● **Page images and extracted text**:

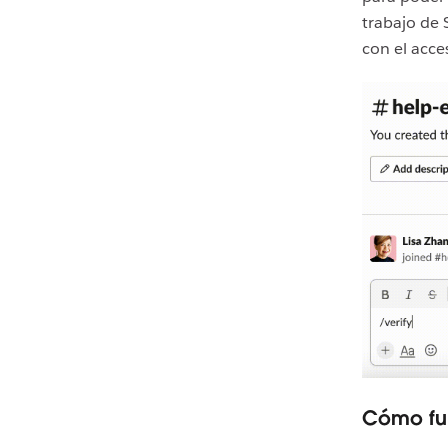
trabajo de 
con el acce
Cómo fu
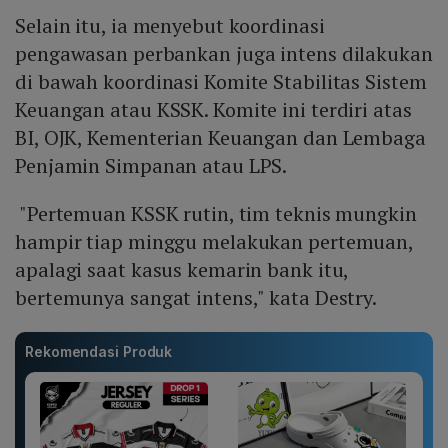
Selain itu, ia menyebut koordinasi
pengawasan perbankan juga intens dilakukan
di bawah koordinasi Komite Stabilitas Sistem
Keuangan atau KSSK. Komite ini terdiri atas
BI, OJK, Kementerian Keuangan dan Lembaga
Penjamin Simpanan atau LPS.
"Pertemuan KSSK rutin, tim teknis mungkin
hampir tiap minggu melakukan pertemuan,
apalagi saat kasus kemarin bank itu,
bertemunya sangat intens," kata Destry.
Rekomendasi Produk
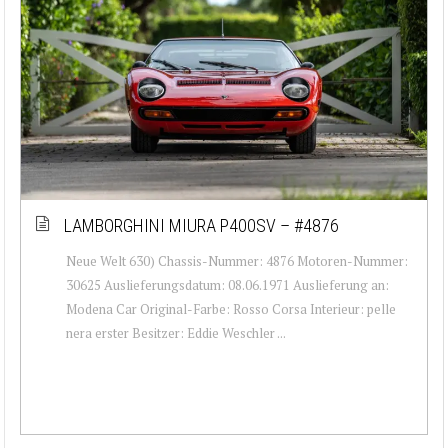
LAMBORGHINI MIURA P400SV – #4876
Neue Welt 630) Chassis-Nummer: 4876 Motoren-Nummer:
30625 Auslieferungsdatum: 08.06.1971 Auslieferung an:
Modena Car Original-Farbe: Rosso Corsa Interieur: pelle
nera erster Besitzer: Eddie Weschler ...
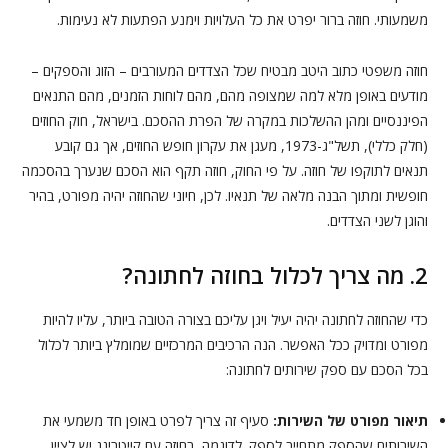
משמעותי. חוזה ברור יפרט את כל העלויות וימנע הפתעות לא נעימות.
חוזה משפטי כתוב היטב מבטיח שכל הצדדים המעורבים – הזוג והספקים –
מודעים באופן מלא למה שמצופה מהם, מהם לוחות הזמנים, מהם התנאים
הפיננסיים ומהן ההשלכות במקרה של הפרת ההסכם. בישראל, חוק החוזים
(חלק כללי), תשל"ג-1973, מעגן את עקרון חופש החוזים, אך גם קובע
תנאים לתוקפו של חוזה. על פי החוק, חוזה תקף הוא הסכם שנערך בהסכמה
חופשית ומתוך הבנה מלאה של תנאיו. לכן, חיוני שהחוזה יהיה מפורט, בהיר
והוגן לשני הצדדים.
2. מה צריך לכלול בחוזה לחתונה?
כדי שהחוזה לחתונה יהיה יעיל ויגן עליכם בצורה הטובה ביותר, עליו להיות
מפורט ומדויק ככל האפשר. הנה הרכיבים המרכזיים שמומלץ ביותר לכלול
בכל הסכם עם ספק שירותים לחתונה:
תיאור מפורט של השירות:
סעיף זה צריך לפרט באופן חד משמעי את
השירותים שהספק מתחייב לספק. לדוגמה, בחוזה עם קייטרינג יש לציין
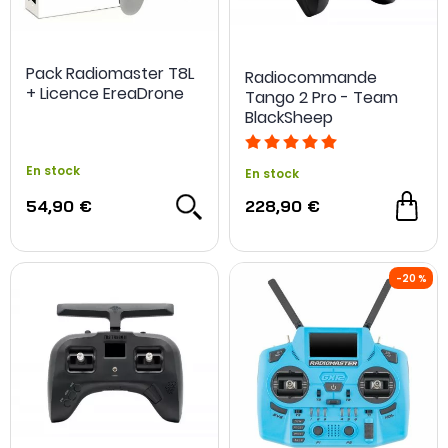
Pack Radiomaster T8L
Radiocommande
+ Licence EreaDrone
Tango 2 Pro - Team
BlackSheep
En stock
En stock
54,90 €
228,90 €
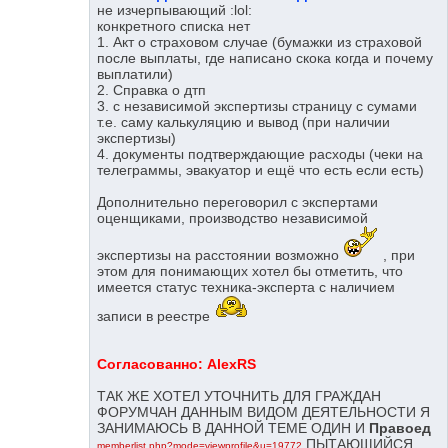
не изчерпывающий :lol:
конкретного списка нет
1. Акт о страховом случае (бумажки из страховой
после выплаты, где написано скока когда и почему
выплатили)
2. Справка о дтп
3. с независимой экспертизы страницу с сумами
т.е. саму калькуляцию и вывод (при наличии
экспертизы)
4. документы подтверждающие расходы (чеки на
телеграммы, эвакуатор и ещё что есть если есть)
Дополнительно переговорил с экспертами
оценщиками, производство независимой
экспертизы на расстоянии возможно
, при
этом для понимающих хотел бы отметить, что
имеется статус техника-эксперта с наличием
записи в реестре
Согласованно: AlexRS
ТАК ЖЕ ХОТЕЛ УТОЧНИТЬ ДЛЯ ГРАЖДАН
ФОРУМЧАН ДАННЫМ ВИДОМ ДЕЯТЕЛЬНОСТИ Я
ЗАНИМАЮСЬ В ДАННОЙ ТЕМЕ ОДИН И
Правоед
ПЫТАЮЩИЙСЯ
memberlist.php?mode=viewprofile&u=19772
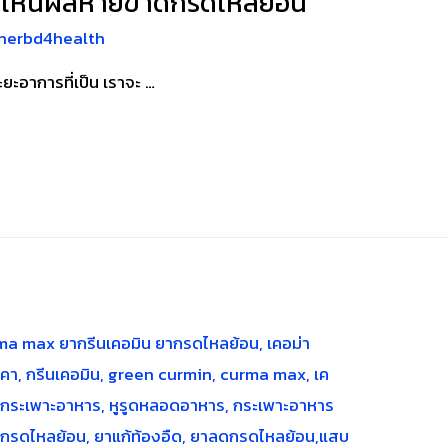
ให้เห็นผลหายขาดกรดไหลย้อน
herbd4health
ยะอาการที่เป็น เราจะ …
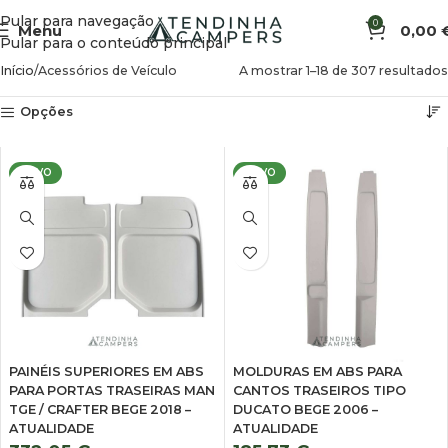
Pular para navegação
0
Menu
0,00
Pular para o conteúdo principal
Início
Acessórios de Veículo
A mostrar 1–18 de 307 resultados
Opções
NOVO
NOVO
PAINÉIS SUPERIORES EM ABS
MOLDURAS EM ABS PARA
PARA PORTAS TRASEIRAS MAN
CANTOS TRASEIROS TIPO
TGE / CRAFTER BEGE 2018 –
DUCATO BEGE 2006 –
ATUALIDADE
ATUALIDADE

● **Try it**:
Without the pictures, set down the lines above from the line with "הפיננסיים ומהן ההשלכות" up to and including the line with "Acessórios de Veículo" exactly as they stand.

● **Response below**:
הפיננסיים ומהן ההשלכות במקרה של הפרת ההסכם. בישראל, חוק החוזים
(חלק כללי), תשל"ג-1973, מעגן את עקרון חופש החוזים, אך גם קובע
תנאים לתוקפו של חוזה. על פי החוק, חוזה תקף הוא הסכם שנערך בהסכמה
חופשית ומתוך הבנה מלאה של תנאיו. לכן, חיוני שהחוזה יהיה מפורט, בהיר
והוגן לשני הצדדים.
2. מה צריך לכלול בחוזה לחתונה?
כדי שהחוזה לחתונה יהיה יעיל ויגן עליכם בצורה הטובה ביותר, עליו להיות
מפורט ומדויק ככל האפשר. הנה הרכיבים המרכזיים שמומלץ ביותר לכלול
בכל הסכם עם ספק שירותים לחתונה:
תיאור מפורט של השירות:
סעיף זה צריך לפרט באופן חד משמעי את
השירותים שהספק מתחייב לספק. לדוגמה, בחוזה עם קייטרינג יש לציין
Pack Radiomaster T8L
Radiocommande
+ Licence EreaDrone
Tango 2 Pro - Team
BlackSheep
En stock
En stock
54,90 €
228,90 €
не изчерпывающий :lol:
конкретного списка нет
1. Акт о страховом случае (бумажки из страховой
после выплаты, где написано скока когда и почему
выплатили)
2. Справка о дтп
3. с независимой экспертизы страницу с сумами
т.е. саму калькуляцию и вывод (при наличии
экспертизы)
4. документы подтверждающие расходы (чеки на
телеграммы, эвакуатор и ещё что есть если есть)
Дополнительно переговорил с экспертами
оценщиками, производство независимой
экспертизы на расстоянии возможно
, при
этом для понимающих хотел бы отметить, что
имеется статус техника-эксперта с наличием
записи в реестре
Согласованно: AlexRS
ТАК ЖЕ ХОТЕЛ УТОЧНИТЬ ДЛЯ ГРАЖДАН
ФОРУМЧАН ДАННЫМ ВИДОМ ДЕЯТЕЛЬНОСТИ Я
ЗАНИМАЮСЬ В ДАННОЙ ТЕМЕ ОДИН И
Правоед
ПЫТАЮЩИЙСЯ
memberlist.php?mode=viewprofile&u=19772
ให้เห็นผลหายขาดกรดไหลย้อน
herbd4health
ยะอาการที่เป็น เราจะ …
Pular para navegação
0
Menu
0,00
Pular para o conteúdo principal
Início
Acessórios de Veículo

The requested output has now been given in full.